The catastrophe model development team of Aon’s reinsurance business, Impact Forecasting, says the 18 year average of insured losses from catastrophes is $27 billion. The 18 year average of natural disaster events is 180 but in just the first half of 2019 163 natural disaster events occurred. While global losses from natural disasters from 2000-2018 averaged $94 billion, 66% of insured losses occurred in the United States with 78% of insured losses coming from severe weather and flooding.

What do all these statistics mean for the 2020 Actuarial Outlook? Worsening climate change will continue the increasing catastrophic events and increasing insurance claims.

Interest Rates

Insurance providers don’t fare well in low-interest rate environments because their underlying bond investments yield weak returns.
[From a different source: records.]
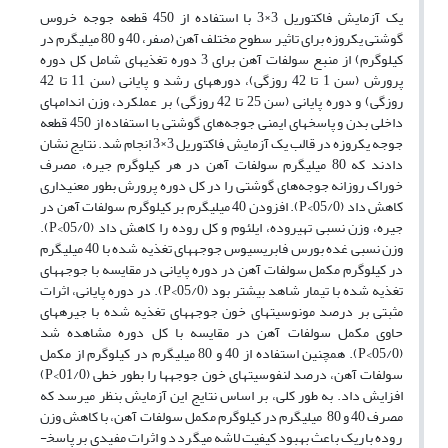
یک آزمایش فاکتوریل 3×3 با استفاده از 450 قطعه جوجه خروس
گوشتی یکروزه برای تاثیر سطوح مختلف آهن (صفر، 40 و 80 میلی­گرم در
کیلوگرم) از منبع سولفات آهن برای 3 دوره تغذیه­ای شامل کل دوره
پرورش (سن 1 تا 42 روزگی)، دوره­های رشد و پایانی (سن 11 تا 42
روزگی) و دوره پایانی (سن 25 تا 42 روزگی) بر عملکرد، وزن اندام­های
داخلی بدن و پاسخ­های ایمنی جوجه‌های گوشتی با استفاده از 450 قطعه
جوجه یک­روزه در قالب یک آزمایش فاکتوریل 3×3 انجام شد. نتایج نشان
دادند که 80 میلی­گرم سولفات آهن در هر کیلوگرم جیره، مصرف
خوراک روزانه جوجه‌های گوشتی را در کل دوره پرورش بطور معنی­داری
کاهش داد (05/0>P). افزودن 40 میلی­گرم بر کیلوگرم سولفات آهن در
جیره، وزن نسبی تهی­روده، ایلئوم و کل روده را کاهش داد (05/0>P).
وزن نسبی غده بورس فابریسیوس جوجه­های تغذیه شده با 40 میلی­گرم
در کیلوگرم مکمل سولفات آهن در دوره پایانی در مقایسه با جوجه­های
تغذیه شده با تیمار شاهد بیشتر بود (05/0>P). در دوره پایانی، اثرات
مثبتی بر درصد مونوسیت­های خون جوجه­های تغذیه شده با جیره­های
حاوی مکمل سولفات آهن در مقایسه با کل دوره مشاهده شد
(05/0>P). همچنین استفاده از 40 و 80 میلی­گرم در کیلوگرم از مکمل
سولفات آهن، درصد لنفوسیت­های خون جوجه­ها را بطور خطی (01/0>P)
افزایش داد. به طور کلی، بر اساس نتایج این آزمایش بنظر می­رسد که
مصرف 40 و 80 میلی­گرم در کیلوگرم مکمل سولفات آهن، با کاهش وزن
روده باریک باعث بهبود کیفیت لاشه می­گردد و اثرات مفیدی بر پاسخ­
Insurers, which have steady cash flows, are compelled to hold lots of safe debt to back the insurance policies that are written. The relationship between interest rates and insurance companies is linear, the higher the rate, the greater the growth. With interest rates seeming to have bottomed out, the upside for the 2020 Actuarial Outlook for insurance companies is good.

There are some positives for insurance companies in a low interest rate environment. Low interest rates influence consumers toward purchasing more cars or financing or refinancing their homes increasing policy-writing for the insurance industry.

Medicare Advantage

Medicare Advantage (M/A) enrollment has nearly doubled over the past decade, from 6.9 million in 1999 to 22.0 million in 2019. This means 34% of medicare beneficiaries have M/A currently versus 18% in 1999. This trend is only going to grow. The Congressional Budget Office projects that the share of beneficiaries enrolled in M/A plans will rise to almost 47% by 2029.

While the number of M/A policies grow, premiums have declined steadily. From 2018 to 2019 average premiums were down $5 per month. Half of M/A enrollees pay no premium other than the Part B premium. That said, the average premium among all enrollees is $65/month. M/A enrollees are also utilizing extra benefits: 67% signed up for dental, 72% fitness and 78% eye exams or glasses.

Presidential Election

The uncertainty, and controversy, around the 2020 Presidential election is having a dampening effect on hiring before the election. Republicans are focused on immigration as their primary concern with jobs and the economy in second place. Democrats worry about health care and the environment. The Trump Presidency’s focus on reducing rules and regulations, many feel has helped the economy and growth. Yet unresolved policies on health care, tariffs and drug pricing concern many. As happens with every election, the possibility of change leads to talk of recession. It may not happen but just the fear of it, impacts a company’s willingness to hire.

What are your concerns about the 2020 Actuarial Outlook? Interested in discussing it with an Actuarial Recruiting Specialist? Contact any of the Smith Hanley Associates’ Actuarial Recruiters, Rory Hauser at [email protected] and Chris Buckley at [email protected]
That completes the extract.